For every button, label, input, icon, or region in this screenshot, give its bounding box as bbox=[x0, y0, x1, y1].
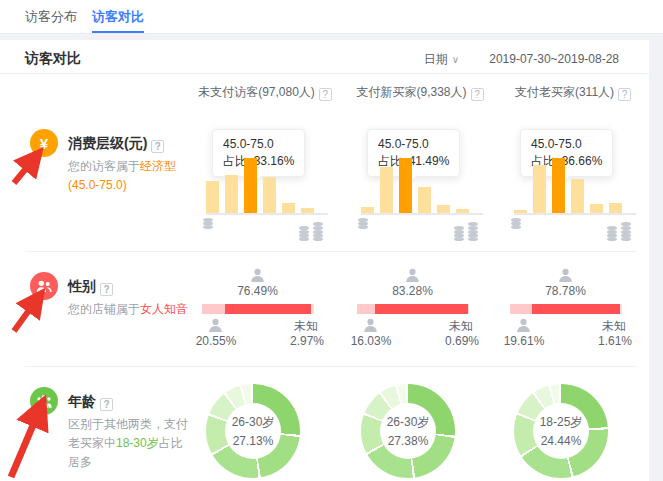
age-donut-chart[interactable]: 18-25岁 24.44% bbox=[514, 384, 608, 478]
visitor-compare-page: 访客分布 访客对比 访客对比 日期∨ 2019-07-30~2019-08-28… bbox=[0, 0, 663, 481]
age-donut-chart[interactable]: 26-30岁 27.38% bbox=[361, 384, 455, 478]
consumption-chart-returning-buyers: 45.0-75.0 占比: 36.66% bbox=[498, 121, 650, 251]
coin-stack-small-icon bbox=[357, 215, 369, 233]
male-percent: 20.55% bbox=[192, 334, 240, 348]
male-percent: 19.61% bbox=[500, 334, 548, 348]
row-desc-consumption: 您的访客属于经济型(45.0-75.0) bbox=[68, 157, 190, 195]
donut-top-segment-value: 27.13% bbox=[233, 434, 274, 448]
age-chart-unpaid: 26-30岁 27.13% bbox=[190, 381, 342, 481]
female-percent: 83.28% bbox=[345, 284, 480, 298]
unknown-label: 未知 bbox=[602, 318, 626, 335]
female-percent: 78.78% bbox=[498, 284, 633, 298]
date-range-value[interactable]: 2019-07-30~2019-08-28 bbox=[489, 52, 619, 66]
coin-stack-large-icon bbox=[453, 221, 479, 241]
male-percent: 16.03% bbox=[347, 334, 395, 348]
help-icon[interactable]: ? bbox=[471, 88, 484, 101]
unknown-label: 未知 bbox=[294, 318, 318, 335]
help-icon[interactable]: ? bbox=[319, 88, 332, 101]
donut-center: 26-30岁 27.38% bbox=[380, 403, 436, 459]
yen-icon: ¥ bbox=[30, 129, 58, 157]
age-chart-new-buyers: 26-30岁 27.38% bbox=[345, 381, 497, 481]
row-desc-gender: 您的店铺属于女人知音 bbox=[68, 300, 190, 319]
age-chart-returning-buyers: 18-25岁 24.44% bbox=[498, 381, 650, 481]
gender-stacked-bar[interactable] bbox=[510, 304, 622, 314]
row-divider bbox=[25, 366, 637, 367]
female-percent: 76.49% bbox=[190, 284, 325, 298]
donut-center: 26-30岁 27.13% bbox=[225, 403, 281, 459]
row-divider bbox=[25, 251, 637, 252]
help-icon[interactable]: ? bbox=[100, 398, 113, 411]
date-dropdown[interactable]: 日期∨ bbox=[424, 51, 459, 68]
date-dropdown-label: 日期 bbox=[424, 52, 448, 66]
chevron-down-icon: ∨ bbox=[452, 54, 459, 65]
donut-top-segment-value: 24.44% bbox=[541, 434, 582, 448]
visitor-compare-panel: 访客对比 日期∨ 2019-07-30~2019-08-28 未支付访客(97,… bbox=[0, 40, 649, 481]
column-header-returning-buyers: 支付老买家(311人)? bbox=[498, 84, 648, 101]
page-title: 访客对比 bbox=[25, 50, 81, 68]
tab-visitor-distribution[interactable]: 访客分布 bbox=[25, 0, 77, 33]
age-donut-chart[interactable]: 26-30岁 27.13% bbox=[206, 384, 300, 478]
gender-stacked-bar[interactable] bbox=[202, 304, 314, 314]
help-icon[interactable]: ? bbox=[151, 140, 164, 153]
gender-chart-unpaid: 76.49% 20.55% 未知 2.97% bbox=[190, 266, 342, 356]
consumption-chart-unpaid: 45.0-75.0 占比: 33.16% bbox=[190, 121, 342, 251]
row-title-consumption: 消费层级(元)? bbox=[68, 135, 164, 153]
coin-stack-small-icon bbox=[202, 215, 214, 233]
row-title-age: 年龄? bbox=[68, 393, 113, 411]
donut-top-segment-label: 26-30岁 bbox=[232, 414, 275, 431]
row-desc-age: 区别于其他两类，支付老买家中18-30岁占比居多 bbox=[68, 415, 190, 472]
consumption-bar-chart[interactable] bbox=[514, 158, 636, 215]
unknown-percent: 1.61% bbox=[598, 334, 632, 348]
row-title-gender: 性别? bbox=[68, 278, 113, 296]
column-header-new-buyers: 支付新买家(9,338人)? bbox=[345, 84, 495, 101]
gender-stacked-bar[interactable] bbox=[357, 304, 469, 314]
gender-highlight: 女人知音 bbox=[140, 302, 188, 316]
gender-chart-returning-buyers: 78.78% 19.61% 未知 1.61% bbox=[498, 266, 650, 356]
age-highlight: 18-30岁 bbox=[116, 436, 159, 450]
coin-stack-small-icon bbox=[510, 215, 522, 233]
unknown-percent: 0.69% bbox=[445, 334, 479, 348]
donut-top-segment-label: 18-25岁 bbox=[540, 414, 583, 431]
consumption-bar-chart[interactable] bbox=[361, 158, 483, 215]
top-tab-bar: 访客分布 访客对比 bbox=[0, 0, 663, 34]
header-divider bbox=[0, 73, 649, 74]
help-icon[interactable]: ? bbox=[100, 283, 113, 296]
unknown-percent: 2.97% bbox=[290, 334, 324, 348]
coin-stack-large-icon bbox=[298, 221, 324, 241]
gender-group-icon bbox=[30, 272, 58, 300]
donut-top-segment-value: 27.38% bbox=[388, 434, 429, 448]
age-group-icon bbox=[30, 387, 58, 415]
coin-stack-large-icon bbox=[606, 221, 632, 241]
consumption-bar-chart[interactable] bbox=[206, 158, 328, 215]
donut-top-segment-label: 26-30岁 bbox=[387, 414, 430, 431]
help-icon[interactable]: ? bbox=[618, 88, 631, 101]
tab-visitor-compare[interactable]: 访客对比 bbox=[92, 0, 144, 33]
consumption-chart-new-buyers: 45.0-75.0 占比: 41.49% bbox=[345, 121, 497, 251]
gender-chart-new-buyers: 83.28% 16.03% 未知 0.69% bbox=[345, 266, 497, 356]
unknown-label: 未知 bbox=[449, 318, 473, 335]
donut-center: 18-25岁 24.44% bbox=[533, 403, 589, 459]
column-header-unpaid-visitors: 未支付访客(97,080人)? bbox=[190, 84, 340, 101]
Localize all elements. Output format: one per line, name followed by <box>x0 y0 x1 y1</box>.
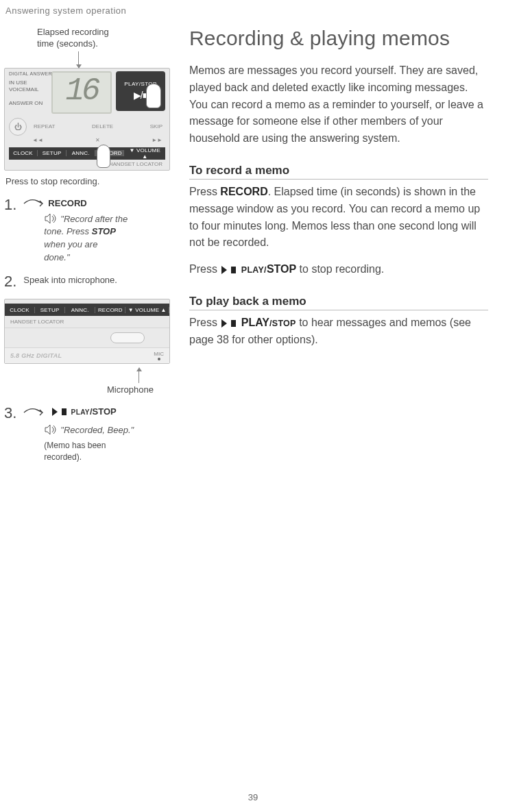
steps-list: 1. RECORD "Record after the tone. Press … <box>4 197 174 289</box>
fast-forward-icon: ►► <box>152 137 162 143</box>
play-stop-hardware-button: PLAY/STOP ▶/■ <box>116 71 165 111</box>
volume-button-label: ▼ VOLUME ▲ <box>124 147 165 160</box>
record-paragraph-2: Press PLAY/STOP to stop recording. <box>189 261 488 278</box>
setup2-label: SETUP <box>35 307 65 313</box>
play-stop-glyph-icon <box>52 408 67 416</box>
press-gesture-icon <box>23 198 44 209</box>
answer-on-label: ANSWER ON <box>9 100 47 107</box>
delete-x-icon: ✕ <box>95 137 100 143</box>
finger-press-record-icon <box>97 145 110 168</box>
step-1: 1. RECORD "Record after the tone. Press … <box>4 197 174 264</box>
steps-list-continued: 3. PLAY/STOP "Recorded, Beep." <box>4 406 174 464</box>
press-gesture-icon-2 <box>23 407 44 418</box>
left-column: Elapsed recording time (seconds). DIGITA… <box>4 27 174 473</box>
step-1-quote-b: tone. Press <box>44 226 91 236</box>
running-head: Answering system operation <box>4 5 488 27</box>
rec-p2-c: to stop recording. <box>296 263 384 275</box>
intro-paragraph: Memos are messages you record yourself. … <box>189 62 488 147</box>
step-3-note-b: recorded). <box>44 452 82 462</box>
delete-label: DELETE <box>92 123 113 130</box>
device-illustration-bottom: CLOCK SETUP ANNC. RECORD ▼ VOLUME ▲ HAND… <box>4 299 170 364</box>
brand-label: DIGITAL ANSWERING SYSTEM <box>9 71 47 77</box>
pointer-down-icon <box>78 51 79 68</box>
play-stop-inline-icon-1 <box>221 266 237 274</box>
step-1-label: RECORD <box>48 198 86 208</box>
step-1-quote-d: done." <box>44 252 69 262</box>
rec-p2-b-small: PLAY/ <box>241 265 267 275</box>
annc2-label: ANNC. <box>65 307 95 313</box>
annc-button-label: ANNC. <box>67 150 95 156</box>
step-1-quote-b-bold: STOP <box>92 226 116 236</box>
play-stop-inline-icon-2 <box>221 319 237 328</box>
step-3-label-play: PLAY <box>71 408 90 416</box>
step-3-number: 3. <box>4 406 16 464</box>
stop-recording-caption: Press to stop recording. <box>5 176 174 186</box>
handset-locator2-label: HANDSET LOCATOR <box>5 316 169 328</box>
repeat-label: REPEAT <box>34 123 55 130</box>
playback-paragraph: Press PLAY/STOP to hear messages and mem… <box>189 315 488 349</box>
skip-label: SKIP <box>150 123 162 130</box>
step-1-quote-a: "Record after the <box>60 214 128 224</box>
power-icon: ⏻ <box>9 118 27 136</box>
step-3-label-stop: STOP <box>93 406 117 417</box>
pb-p1-b-small: /STOP <box>269 319 296 328</box>
speaker-icon <box>44 213 58 224</box>
rec-p2-b-bold: STOP <box>267 263 296 275</box>
pb-p1-a: Press <box>189 317 220 328</box>
device2-button-bar: CLOCK SETUP ANNC. RECORD ▼ VOLUME ▲ <box>5 304 169 316</box>
device-illustration-top: DIGITAL ANSWERING SYSTEM IN USE VOICEMAI… <box>4 68 170 171</box>
device-button-bar: CLOCK SETUP ANNC. RECORD ▼ VOLUME ▲ <box>9 147 165 160</box>
lcd-callout-line1: Elapsed recording <box>37 27 109 37</box>
rec-p1-b: RECORD <box>220 186 267 197</box>
rec-p2-a: Press <box>189 263 220 275</box>
digital-label: 5.8 GHz DIGITAL <box>10 352 62 359</box>
speaker-icon-2 <box>44 424 58 435</box>
step-1-quote-c: when you are <box>44 239 97 249</box>
handset-locator-button-icon <box>110 332 145 343</box>
page-title: Recording & playing memos <box>189 27 488 50</box>
pointer-up-icon <box>138 368 139 383</box>
rewind-icon: ◄◄ <box>32 137 43 143</box>
mic-text: MIC <box>154 351 164 357</box>
clock-button-label: CLOCK <box>9 150 38 156</box>
to-playback-heading: To play back a memo <box>189 295 488 310</box>
lcd-callout-line2: time (seconds). <box>37 38 98 49</box>
clock2-label: CLOCK <box>5 307 35 313</box>
step-3-note-a: (Memo has been <box>44 441 106 450</box>
lcd-display: 16 <box>51 71 112 114</box>
record-paragraph-1: Press RECORD. Elapsed time (in seconds) … <box>189 184 488 251</box>
step-3-quote: "Recorded, Beep." <box>60 425 134 435</box>
rec-p1-a: Press <box>189 186 220 197</box>
lcd-callout: Elapsed recording time (seconds). <box>37 27 174 50</box>
in-use-label: IN USE <box>9 79 47 86</box>
setup-button-label: SETUP <box>38 150 67 156</box>
step-2: 2. Speak into microphone. <box>4 274 174 289</box>
handset-locator-label: HANDSET LOCATOR <box>9 160 165 170</box>
mic-indicator: MIC <box>154 351 164 360</box>
to-record-heading: To record a memo <box>189 164 488 180</box>
page-number: 39 <box>0 792 506 802</box>
voicemail-label: VOICEMAIL <box>9 86 47 93</box>
step-2-number: 2. <box>4 274 16 289</box>
finger-press-icon <box>146 84 161 108</box>
pb-p1-b-bold: PLAY <box>241 317 269 328</box>
step-2-text: Speak into microphone. <box>23 274 174 289</box>
step-1-number: 1. <box>4 197 16 264</box>
right-column: Recording & playing memos Memos are mess… <box>189 27 488 473</box>
record2-label: RECORD <box>95 307 125 313</box>
step-3: 3. PLAY/STOP "Recorded, Beep." <box>4 406 174 464</box>
volume2-label: ▼ VOLUME ▲ <box>125 307 169 313</box>
mic-dot-icon <box>158 358 160 360</box>
microphone-label: Microphone <box>107 384 174 395</box>
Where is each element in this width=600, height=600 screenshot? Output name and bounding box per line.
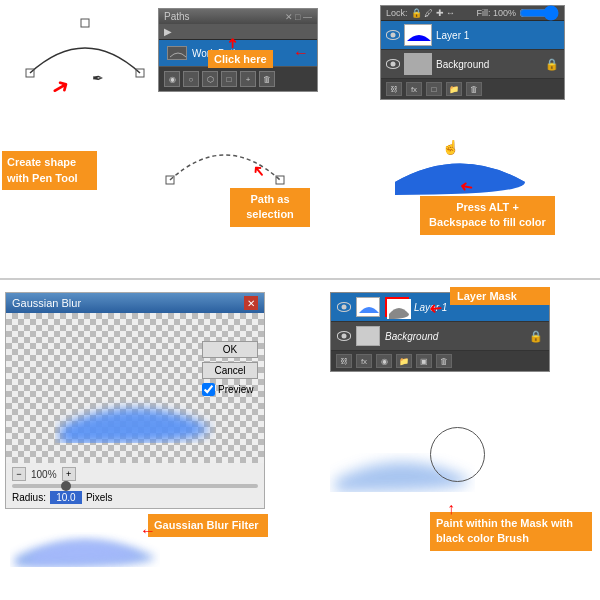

◇ ◇ ◇

● What is required
Set out every line from the material that contains the string "CLOCK".

● Worked solution
device-illustration-bottom: CLOCK SETUP ANNC. RECORD ▼ VOLUME ▲ HAND… <box>4 299 170 364</box>
device2-button-bar: CLOCK SETUP ANNC. RECORD ▼ VOLUME ▲ <box>5 304 169 316</box>
device-button-bar: CLOCK SETUP ANNC. RECORD ▼ VOLUME ▲ <box>9 147 165 160</box>
clock-button-label: CLOCK <box>9 150 38 156</box>
clock2-label: CLOCK <box>5 307 35 313</box>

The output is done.